= Marathon Music Works =

Concert hall and event space in Nashville, Tennessee

Marathon Music Works is a concert hall and event space located in Nashville, Tennessee. It is a locally owned and operated venue in the Marathon Village neighborhood.

== History and location ==
Originally constructed as an auto manufacturing plant to produce Marathon Automobiles in the early 1900s, Marathon Music Works was repurposed and opened its doors in November 2011 as a concert hall and event venue.

Marathon Music Works is situated in the Marathon Village neighborhood. The neighborhood emerged from the buildings that once housed Marathon Motor Works, a pioneering automobile factory that operated from 1910 to 1914. It held the distinction of being the first fully functional automobile manufacturing factory in the southern United States until General Motors introduced the Saturn in 1990.

== Name and ownership ==
The venue's name, Marathon Music Works, was selected through a local community process. Residents of Nashville submitted their ideas, and the chosen name pays tribute to the building's previous use as Marathon Motor Works, an automobile manufacturer.
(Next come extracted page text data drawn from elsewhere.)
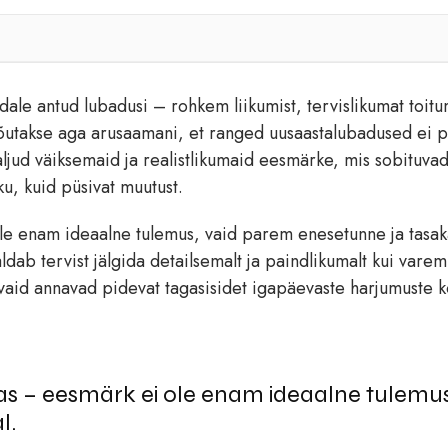
ale antud lubadusi – rohkem liikumist, tervislikumat toitu
i jõutakse aga arusaamani, et ranged uusaastalubadused ei 
aljud väiksemaid ja realistlikumaid eesmärke, mis sobituva
u, kuid püsivat muutust.
e enam ideaalne tulemus, vaid parem enesetunne ja tasak
ab tervist jälgida detailsemalt ja paindlikumalt kui varem
aid annavad pidevat tagasisidet igapäevaste harjumuste 
s – eesmärk ei ole enam ideaalne tulemus
l.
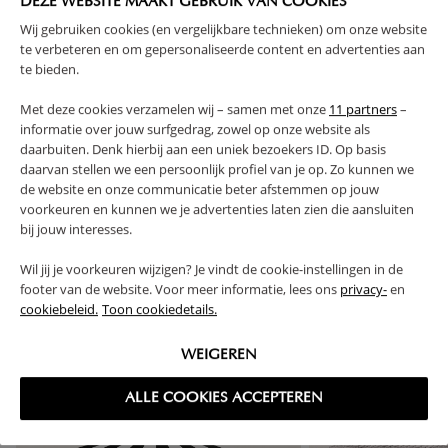
DEZE WEBSITE MAAKT GEBRUIK VAN COOKIES
CARACTÉRISTIQUES
Wij gebruiken cookies (en vergelijkbare technieken) om onze website
te verbeteren en om gepersonaliseerde content en advertenties aan
te bieden.
AVANTAGES DE CE PRODUIT
Met deze cookies verzamelen wij – samen met onze
11 partners
–
informatie over jouw surfgedrag, zowel op onze website als
FAQ
daarbuiten. Denk hierbij aan een uniek bezoekers ID. Op basis
daarvan stellen we een persoonlijk profiel van je op. Zo kunnen we
de website en onze communicatie beter afstemmen op jouw
RETOURS
voorkeuren en kunnen we je advertenties laten zien die aansluiten
bij jouw interesses.
Wil jij je voorkeuren wijzigen? Je vindt de cookie-instellingen in de
footer van de website. Voor meer informatie, lees ons
privacy-
en
High-contrast mode
cookiebeleid.
Toon cookiedetails.
SOUVENT ACHETÉS ENSEMBLE
WEIGEREN
ALLE COOKIES ACCEPTEREN
OUTLET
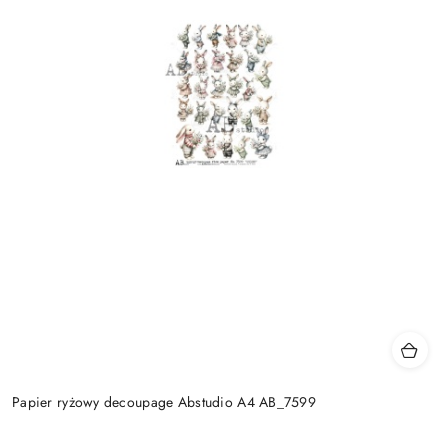
Papier ryżowy decoupage Abstudio A4 AB_7599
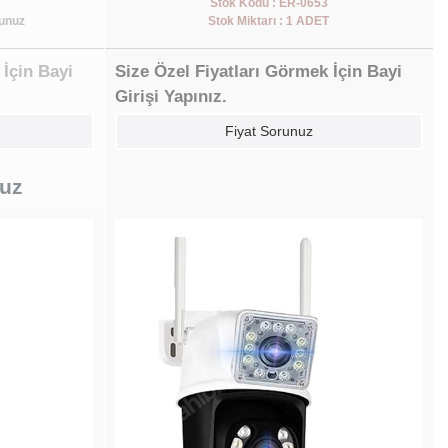
Stok Kodu : ER-0653
runuz
Stok Miktarı : 1 ADET
 İçin Bayi
Size Özel Fiyatları Görmek İçin Bayi
Girişi Yapınız.
Fiyat Sorunuz
nuz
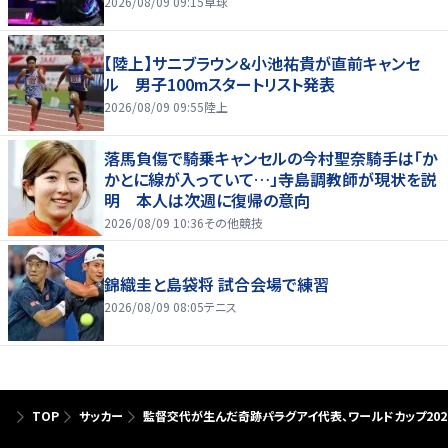
2026/08/09 09:15
卓球
【陸上】サニブラウン＆小池祐貴が直前キャンセ
ル 男子100mスタートリスト発表
2026/08/09 09:55
陸上
落馬負傷で騎乗キャンセルの今村聖奈騎手は「か
かとに線が入っていて…」寺島調教師が現状を説
明 本人は次週に復帰の意向
2026/08/09 10:36
その他競技
錦織圭と島袋将 試合会場で練習
2026/08/09 08:05
テニス
TOP
サッカー
監督交代が生んだ奇跡――パラグアイ代表、ワールドカップ202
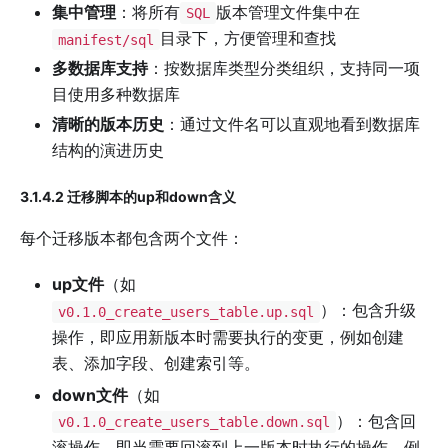
集中管理
：将所有
版本管理文件集中在
SQL
目录下，方便管理和查找
manifest/sql
多数据库支持
：按数据库类型分类组织，支持同一项
目使用多种数据库
清晰的版本历史
：通过文件名可以直观地看到数据库
结构的演进历史
3.1.4.2 迁移脚本的up和down含义
每个迁移版本都包含两个文件：
up文件
（如
）：包含升级
v0.1.0_create_users_table.up.sql
操作，即应用新版本时需要执行的变更，例如创建
表、添加字段、创建索引等。
down文件
（如
）：包含回
v0.1.0_create_users_table.down.sql
滚操作，即当需要回滚到上一版本时执行的操作，例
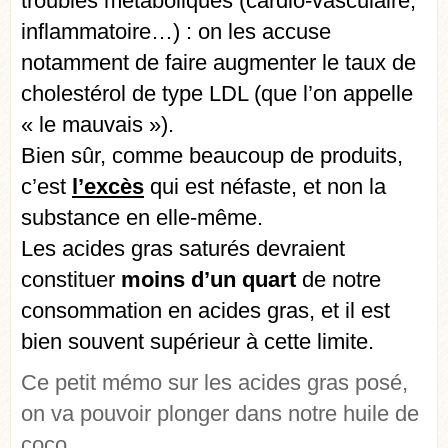
troubles métaboliques (cardio-vasculaire,
inflammatoire…) : on les accuse
notamment de faire augmenter le taux de
cholestérol de type LDL (que l’on appelle
« le mauvais »).
Bien sûr, comme beaucoup de produits,
c’est
l’excès
qui est néfaste, et non la
substance en elle-même.
Les acides gras saturés devraient
constituer
moins d’un quart
de notre
consommation en acides gras, et il est
bien souvent supérieur à cette limite.
Ce petit mémo sur les acides gras posé,
on va pouvoir plonger dans notre huile de
coco…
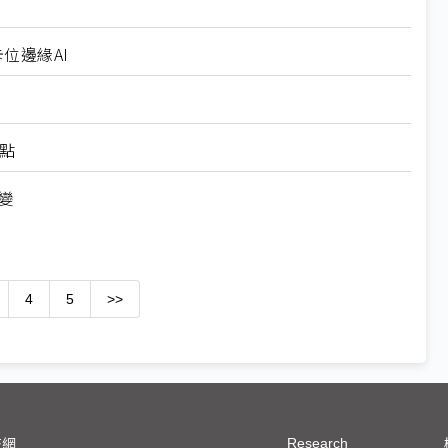
卡位邊緣AI
看點
不變
4
5
>>
Research
技網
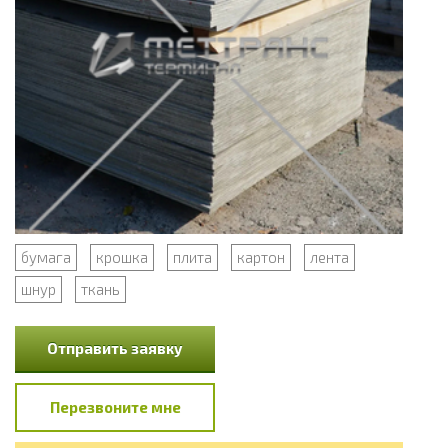
бумага
крошка
плита
картон
лента
шнур
ткань
Отправить заявку
Перезвоните мне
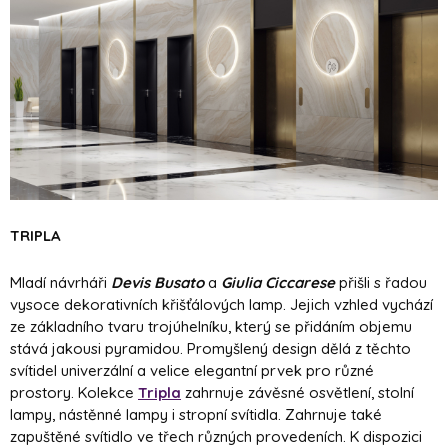
TRIPLA
Mladí návrháři
Devis Busato
a
Giulia Ciccarese
přišli s řadou
vysoce dekorativních křišťálových lamp. Jejich vzhled vychází
ze základního tvaru trojúhelníku, který se přidáním objemu
stává jakousi pyramidou. Promyšlený design dělá z těchto
svítidel univerzální a velice elegantní prvek pro různé
prostory. Kolekce
Tripla
zahrnuje závěsné osvětlení, stolní
lampy, nástěnné lampy i stropní svítidla. Zahrnuje také
zapuštěné svítidlo ve třech různých provedeních. K dispozici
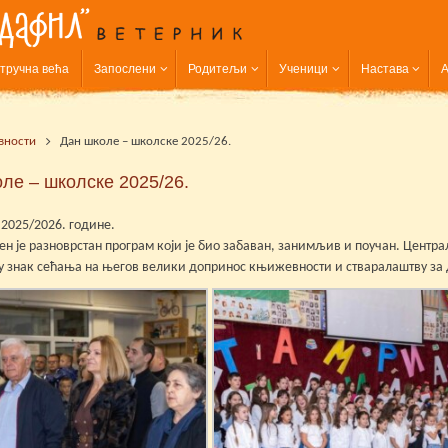
тручна већа
Запослени
Родитељи
Ученици
Настава
А
вности
Дан школе – школске 2025/26.
ле – школске 2025/26.
2025/2026. године.
 је разноврстан програм који је био забаван, занимљив и поучан. Центра
у знак сећања на његов велики допринос књижевности и стваралаштву за 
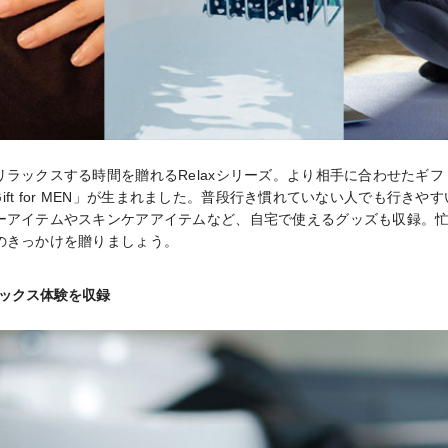
リラックスする時間を贈れるRelaxシリーズ。より相手に合わせたギ
 Gift for MEN」が生まれました。普段行き慣れていない人でも行き
ーアイテムやスキンケアアイテムなど、自宅で使えるグッズも収録。
のきっかけを贈りましょう。
ラックス体験を収録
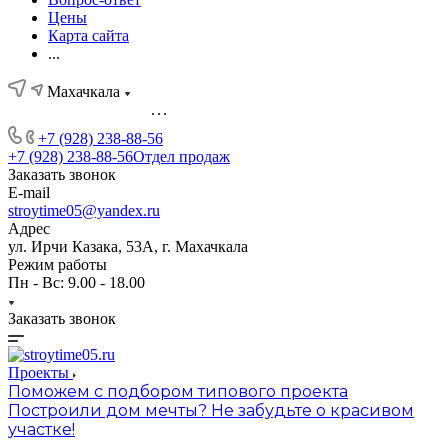
Цены
Карта сайта
...
Махачкала
...
+7 (928) 238-88-56
+7 (928) 238-88-56
Отдел продаж
Заказать звонок
E-mail
stroytime05@yandex.ru
Адрес
ул. Ирчи Казака, 53А, г. Махачкала
Режим работы
Пн - Вс: 9.00 - 18.00
Заказать звонок
Проекты
Поможем с подбором типового проекта
Построили дом мечты? Не забудьте о красивом
участке!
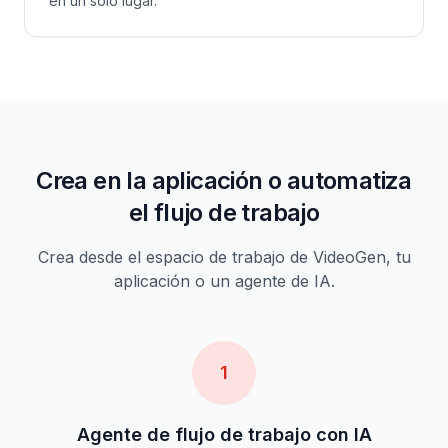
en un solo lugar.
Crea en la aplicación o automatiza
el flujo de trabajo
Crea desde el espacio de trabajo de VideoGen, tu
aplicación o un agente de IA.
1
Agente de flujo de trabajo con IA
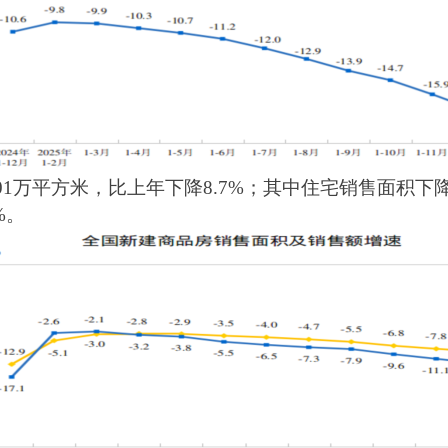
101万平方米，比上年下降8.7%；其中住宅销售面积下降
%。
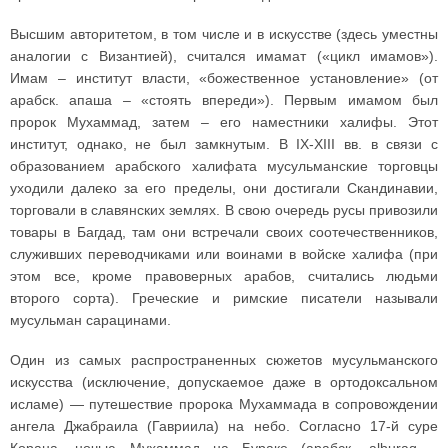
Высшим авторитетом, в том числе и в искусстве (здесь уместны
аналогии с Византией), считался имамат («цикл имамов»).
Имам – институт власти, «божественное установление» (от
арабск. апаша – «стоять впереди»). Первым имамом был
пророк Мухаммад, затем – его наместники халифы. Этот
институт, однако, не был замкнутым. В IX-XIII вв. в связи с
образованием арабского халифата мусульманские торговцы
уходили далеко за его пределы, они достигали Скандинавии,
торговали в славянских землях. В свою очередь русы привозили
товары в Багдад, там они встречали своих соотечественников,
служивших переводчиками или воинами в войске халифа (при
этом все, кроме правоверных арабов, считались людьми
второго сорта). Греческие и римские писатели называли
мусульман сарацинами.
Один из самых распространенных сюжетов мусульманского
искусства (исключение, допускаемое даже в ортодоксальном
исламе) — путешествие пророка Мухаммада в сопровождении
ангела Джабраила (Гавриила) на небо. Согласно 17-й суре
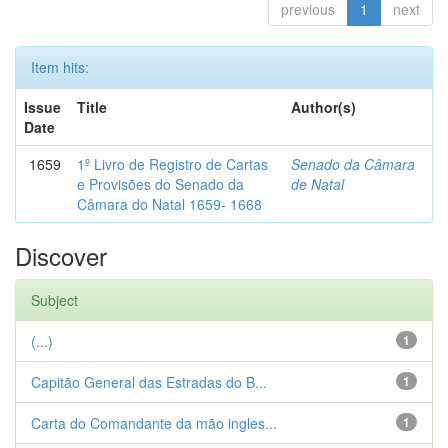
previous
1
next
Item hits:
Issue
Title
Author(s)
Date
1659
1º Livro de Registro de Cartas
Senado da Câmara
e Provisões do Senado da
de Natal
Câmara do Natal 1659- 1668
Discover
Subject
(...)
1
Capitão General das Estradas do B...
1
Carta do Comandante da mão ingles...
1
== Notable performances ==
Marathon Music Works has welcomed a diverse range of national and international touring artists, establishing itself as a notable music venue. Over the years, the stage has hosted performances by Emmylou Harris, The Weeknd, Garth Brooks, Phantogram, 311, Johnny Marr, J. Cole, Spoon, Eric Church, Ice Cube, Avicii, Run The Jewels, Die Antwoord, Arctic Monkeys, Danzig, Twenty One Pilots, Gary Clark Jr., Ashley McBryde, and Brad Paisley.

== Management ==
Marathon Music Works is managed by Marathon Live. In addition to Marathon Music Works in Nashville, the company manages other midsize venues such as The Signal in Chattanooga, Tennessee; The Truman in Kansas City, Missouri; The Hall in Little Rock, Arkansas, The Hawthorn in St. Louis, Missouri, and FIVE in Jacksonville, FL.